Par Tiphaine Trédan, membre de l’instance de gouvernance du Courant pour une écologie humaine.
Comme il est beau ce sourire d’Aurélie Aubert avec sa médaille d’or ! Il est littéralement d’une oreille à l’autre, sans aucune retenue, sans fard, et sans cette coquetterie propre aux clichés des réseaux sociaux qui les rendent si peu naturels. Merci mademoiselle la championne paralympique pour ce rafraîchissant moment et bravo pour votre savoir-faire à la boccia !
Après l’euphorie des jeux de l’été, est venue cette vibration très particulière des jeux paralympiques qui marquent cette rentrée de septembre. Opposer les deux n’aurait pas de sens, mais on peut reconnaître une différence de degré – ou du moins de regard – entre ces deux événements.
Ébahie par les performances de Léon Marchand, enthousiaste, je n’ai pas été émue comme je l’ai été par la nage de dauphin de Gabriel Dos Santos Araujo, affectueusement surnommé Gabrielzhino par ses compatriotes, ou par l’histoire hors norme de Bébé Vio, cette escrimeuse italienne rayonnante malgré les marques visibles laissées par une méningite.

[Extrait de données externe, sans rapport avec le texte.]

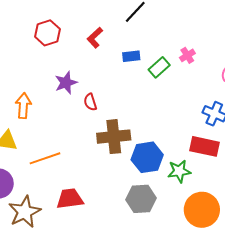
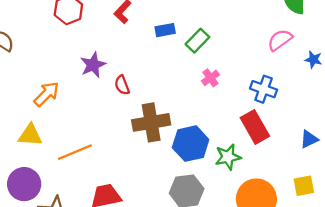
pink cross: (187, 55) -> (210, 78), moved
orange arrow: (23, 106) -> (46, 94), turned 45
red rectangle: (205, 146) -> (255, 127), turned 52

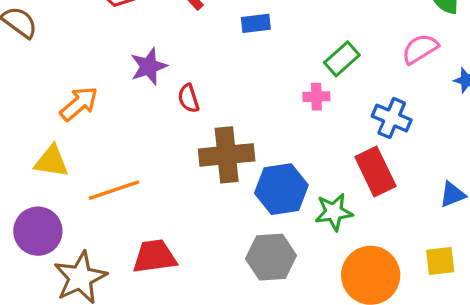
green rectangle: (197, 41) -> (342, 59), moved
pink cross: (210, 78) -> (316, 97), turned 30

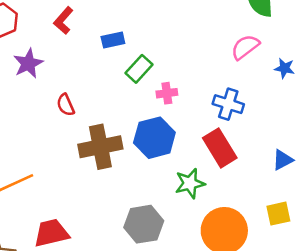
green rectangle: (342, 59) -> (139, 69), moved
purple star: (149, 66) -> (28, 63), moved
blue hexagon: (281, 189) -> (154, 138), moved

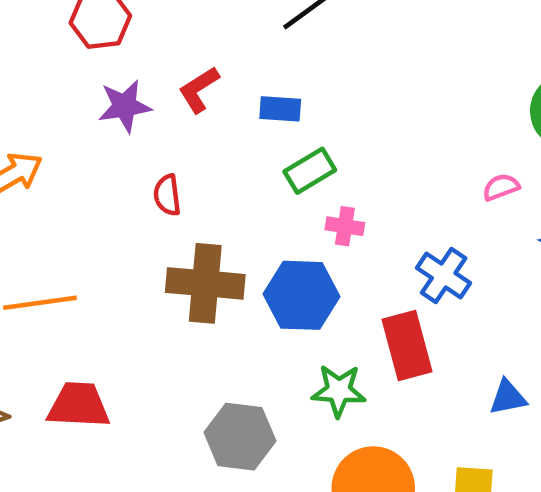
red L-shape: (63, 21) -> (199, 90), moved
pink semicircle: (245, 47) -> (501, 187), size x0.7

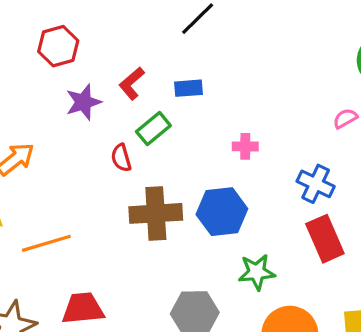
green rectangle: (310, 171) -> (153, 129), moved
pink cross: (345, 226) -> (245, 146), moved
red rectangle: (407, 345) -> (325, 239), moved

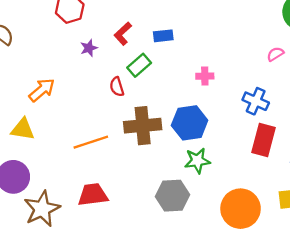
purple star: (83, 102) -> (89, 48), size x0.7
red rectangle: (325, 239) -> (263, 140), turned 40
orange line: (46, 243) -> (91, 142), moved
green star: (257, 272) -> (197, 161), moved

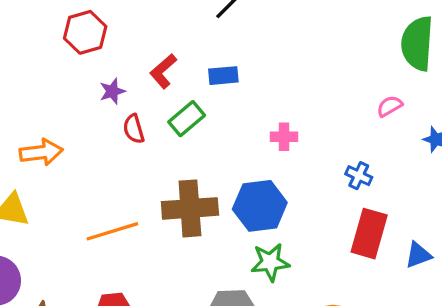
red semicircle: (117, 87) -> (134, 129), moved
orange arrow: (42, 90) -> (41, 152), turned 32
blue cross: (256, 101) -> (359, 176), size x0.7

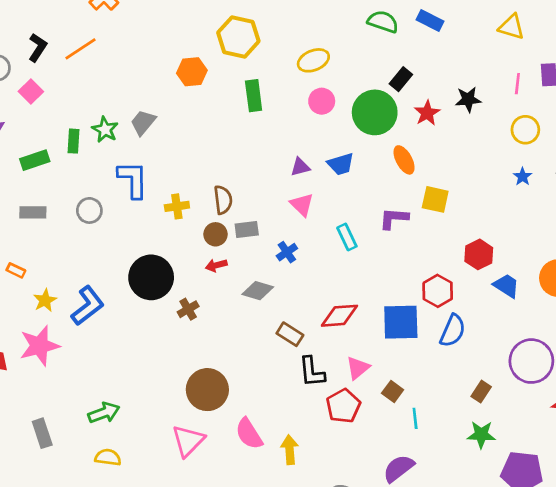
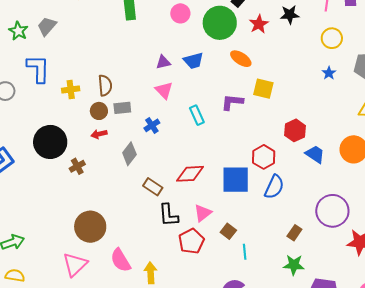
orange ellipse: (404, 160) -> (241, 59), turned -30
gray diamond: (258, 291) -> (129, 154), turned -70

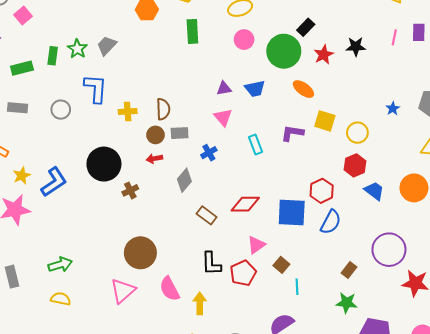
yellow circle: (332, 38) -> (357, 133), moved
black L-shape: (168, 215) -> (211, 264), moved

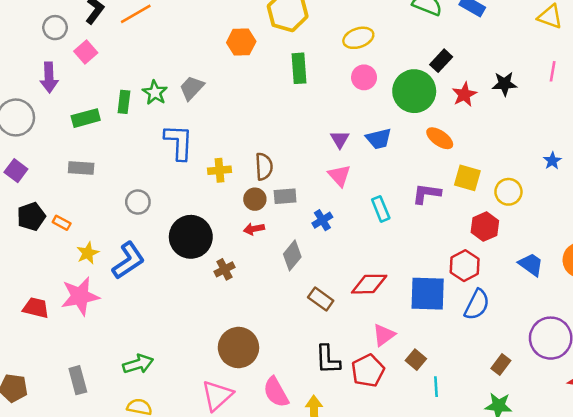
purple triangle: (224, 88) -> (340, 139), turned -49
gray circle: (61, 110) -> (138, 202), moved
red hexagon: (355, 165) -> (485, 227), moved

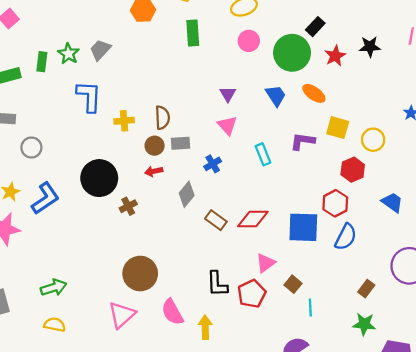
blue trapezoid: (379, 139) -> (276, 96), moved, turned -110
gray circle: (138, 202) -> (31, 148), moved
brown rectangle: (321, 299) -> (216, 220), moved

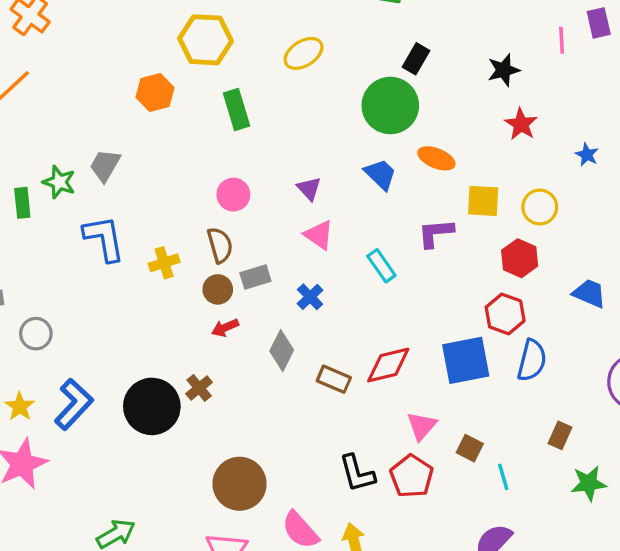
pink circle: (249, 41) -> (233, 195), moved
red star: (335, 56) -> (521, 124), moved
black circle: (99, 178) -> (152, 406), moved
brown rectangle: (366, 289) -> (560, 435), moved

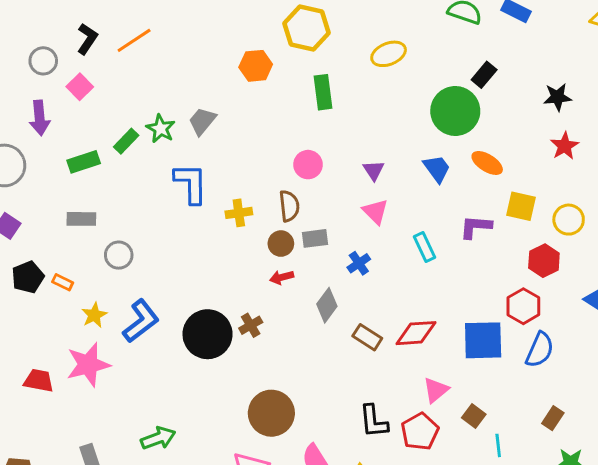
green rectangle: (22, 203) -> (126, 141), turned 40

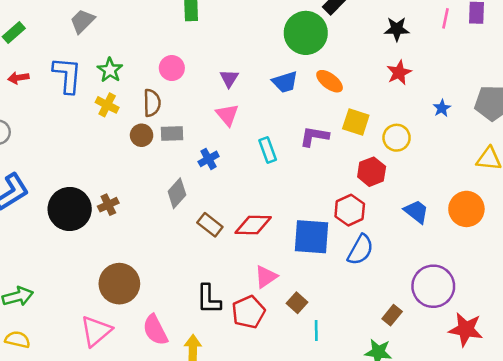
green star: (161, 129) -> (110, 70), moved
blue trapezoid: (437, 169) -> (285, 82), turned 104
yellow cross: (239, 213) -> (107, 105), turned 30
red arrow: (282, 277) -> (18, 78), moved
brown rectangle: (553, 418) -> (392, 315), moved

Pourquoi cette émotion est-elle plus forte, plus profonde en tout cas ? Quelle est cette épaisseur humaine qui la rend prégnante ? Qu’y a-t-il de plus dans ces jeux qui m’interpelle à ce point ? Ne serait-ce pas la conscience aigüe qu’ils n’ont pas pu devenir athlète tous seuls ? Que sans le soutien de ceux qui les entourent, rien n’aurait été possible ? Que malgré un chemin fait de renoncements, de souffrances aussi sans doute, ils ont pu déployer leurs talents ? Parce qu’ils ont été entourés et qu’ils continuent à l’être.
Il y a toujours un risque dans la compétition, c’est d’en faire un absolu. Dans W ou Le souvenir d’enfance, Georges Perec (1936-1982) livrait un récit fictionnel à propos d’une cité idéale, W, mue par la devise olympique, mais pas exactement dans l’ordre : « Plus haut, plus fort, plus vite », qui se révélait cauchemardesque, véritable illustration des camps de concentration dans son esprit d’enfant, où le sport devenait un outil de déshumanisation et de destruction. Sans aller jusque-là, nous savons qu’il y a eu (mais est-ce terminé ?) des abus, des athlètes usés par des régimes avides de montrer leur pouvoir au travers des Jeux, des santés abîmées par des substances prohibées, des pressions psychologiques intenses favorisées par la soif de gagner.
Les jeux paralympiques permettraient-ils de remettre au cœur de l’idéal olympique cette phrase, essentielle : « l’important n’est pas de gagner, mais de participer » ? Le logo de ces jeux « pas comme les autres », trois « agitos » qui sont comme des anneaux ouverts, mériterait d’être complété par plein de petites mains reliées les unes aux autres qui viendraient unir les anneaux entre eux, symboles de l’entraide particulièrement forte dont sont entourés les sportifs porteurs de handicap.
Pour aller plus loin, savez-vous qu’un quart des sépultures du Paléolithique présente des corps atteints de handicap, de maladie, de blessures, enterrés avec les mêmes honneurs que les autres ? Voici une des anecdotes de la Form’action du courant pour une écologie humaine.
Loin de la loi du plus fort, et depuis l’aube de l’humanité, l’attention aux personnes fragilisées autour de nous nous rend plus humains, et notre capacité à demander de l’aide quand nous sommes nous-mêmes fragilisés rend notre entourage plus humain. Je ne peux pas vivre tout seul, je ne peux pas agir tout seul, ensemble c’est vraiment mieux.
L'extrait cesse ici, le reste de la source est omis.